**DIRECTIONS:**
Nothing outside the stretch is wanted. Repeat exactly the lines of the listing below from the one that contains "abandonner (139, 588)" through the one that contains "vie et de la mort (89, 318)", both ends included.

**INPUT DATA:**
....................

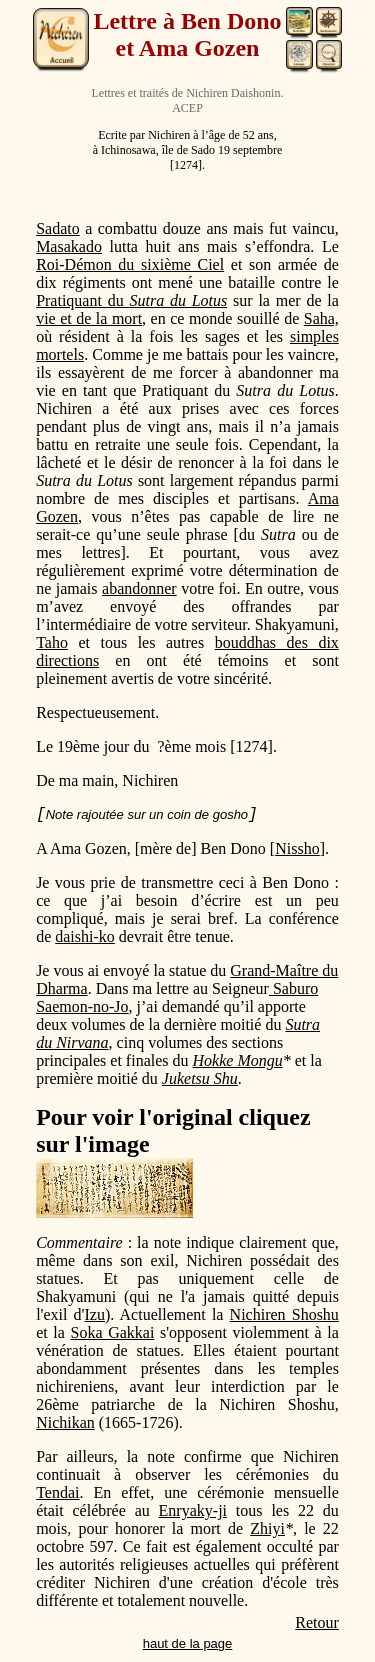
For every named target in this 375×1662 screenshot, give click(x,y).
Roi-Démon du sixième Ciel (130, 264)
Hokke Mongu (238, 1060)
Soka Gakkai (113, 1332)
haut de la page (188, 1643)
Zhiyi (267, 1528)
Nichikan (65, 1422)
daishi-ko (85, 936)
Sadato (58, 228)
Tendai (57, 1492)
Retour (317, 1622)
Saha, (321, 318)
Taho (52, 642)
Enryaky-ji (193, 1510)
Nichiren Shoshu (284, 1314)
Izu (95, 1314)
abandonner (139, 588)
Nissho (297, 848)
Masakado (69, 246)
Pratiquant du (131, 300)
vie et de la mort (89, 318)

....................

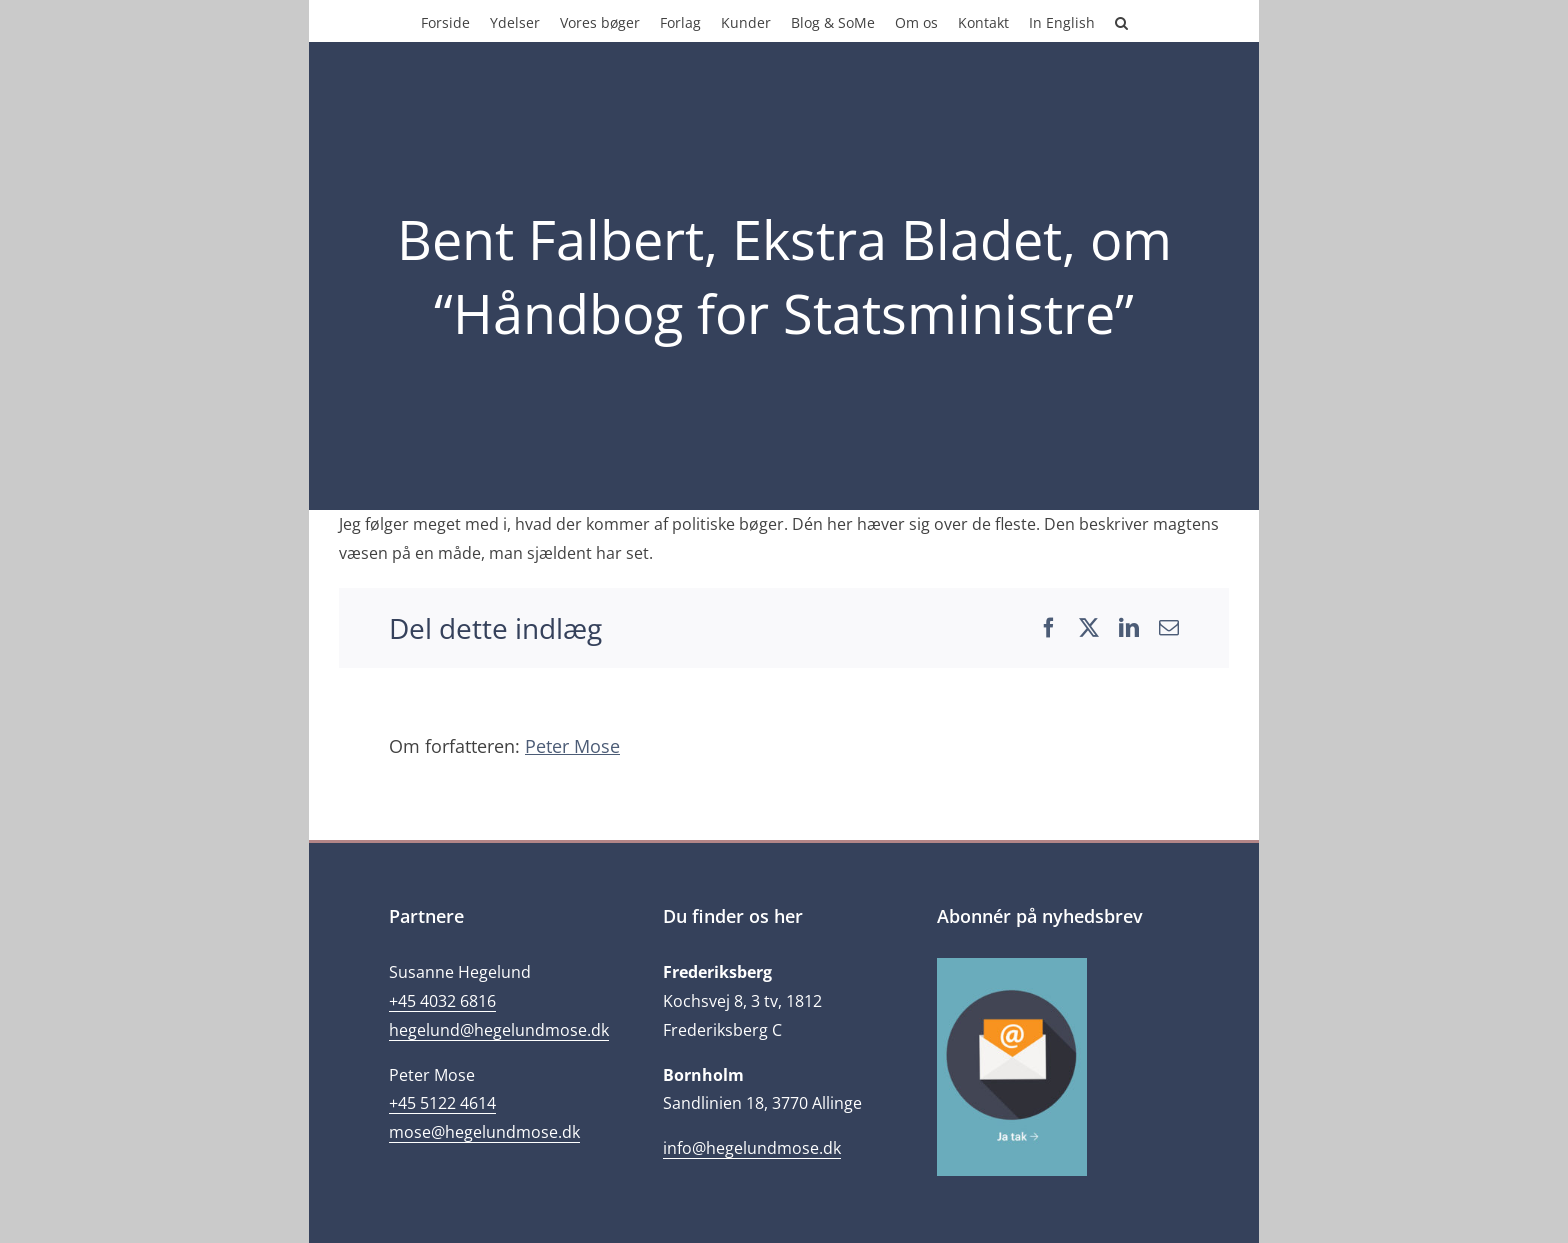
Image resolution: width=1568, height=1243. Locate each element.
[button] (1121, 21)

....................

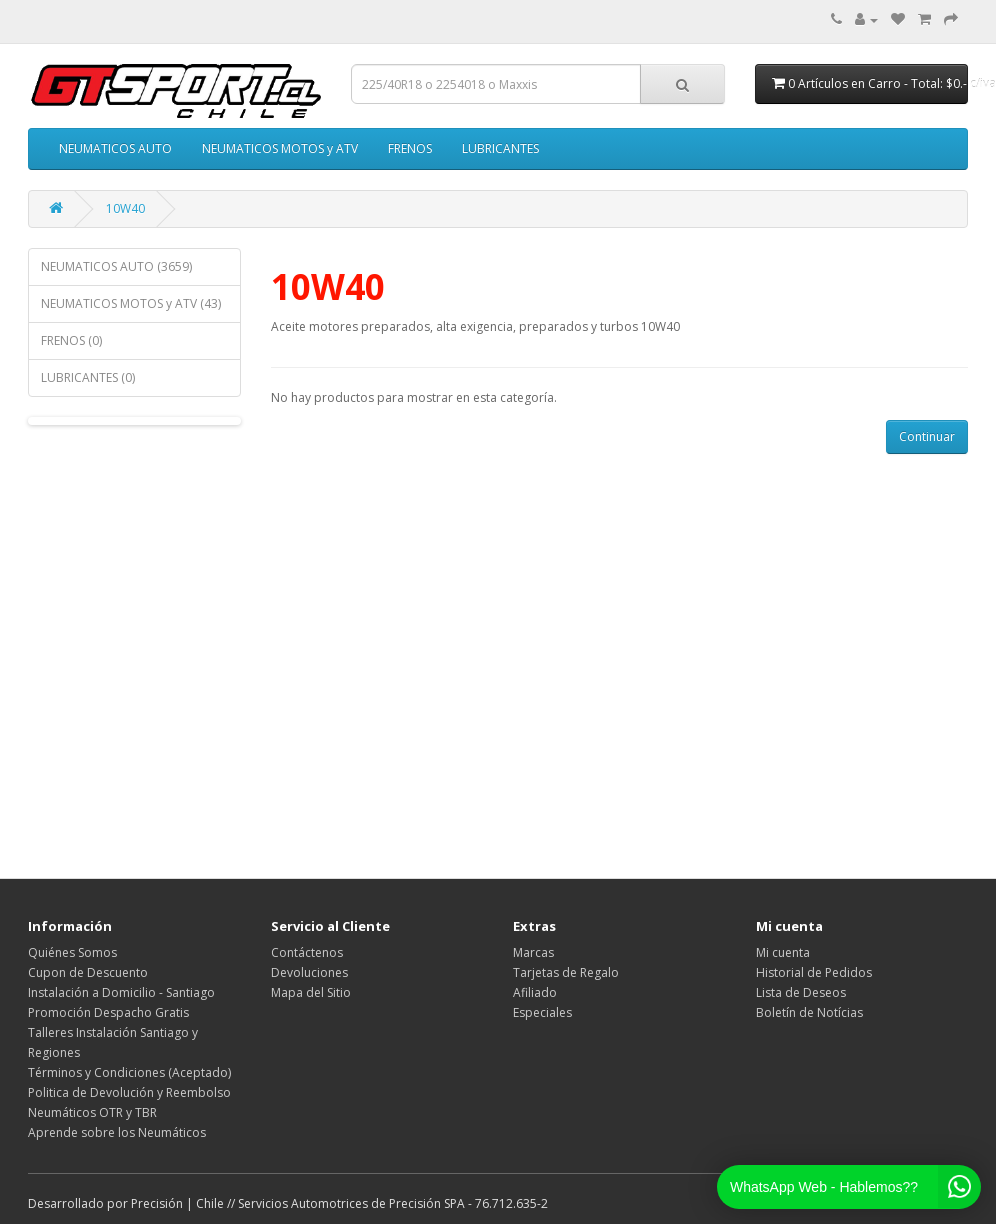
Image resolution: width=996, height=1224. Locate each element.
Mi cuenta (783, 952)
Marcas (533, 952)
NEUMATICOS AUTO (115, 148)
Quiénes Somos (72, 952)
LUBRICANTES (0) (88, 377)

....................

**EXPECTED ANSWER:**
abandonner (139, 588)
Nissho (297, 848)
Masakado (69, 246)
Pratiquant du (131, 300)
vie et de la mort (89, 318)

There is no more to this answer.